----- Extracted material -----

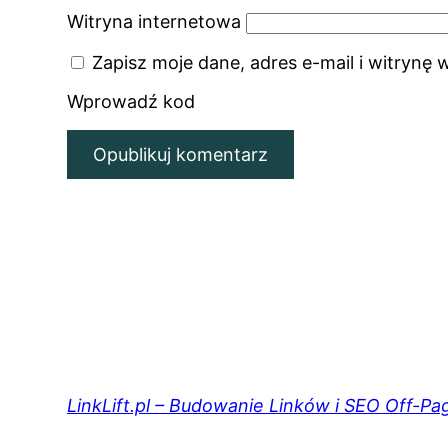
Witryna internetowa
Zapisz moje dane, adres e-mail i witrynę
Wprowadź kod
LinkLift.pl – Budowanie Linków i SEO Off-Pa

-----
----- Extracted material -----

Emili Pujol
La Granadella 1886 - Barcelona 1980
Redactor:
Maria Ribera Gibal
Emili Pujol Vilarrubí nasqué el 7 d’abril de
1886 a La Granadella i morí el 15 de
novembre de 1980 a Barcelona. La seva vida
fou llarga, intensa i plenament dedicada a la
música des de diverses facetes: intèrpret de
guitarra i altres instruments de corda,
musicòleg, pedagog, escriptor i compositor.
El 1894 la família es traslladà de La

-----

Exercise aim: In the material above, locate the line containing "musicòleg, pedagog, escriptor i compositor." and the line containing "El 1894 la família es traslladà de La". Transcribe exactly those two lines and every line between them, and nothing more.

Exercise output:
musicòleg, pedagog, escriptor i compositor.
El 1894 la família es traslladà de La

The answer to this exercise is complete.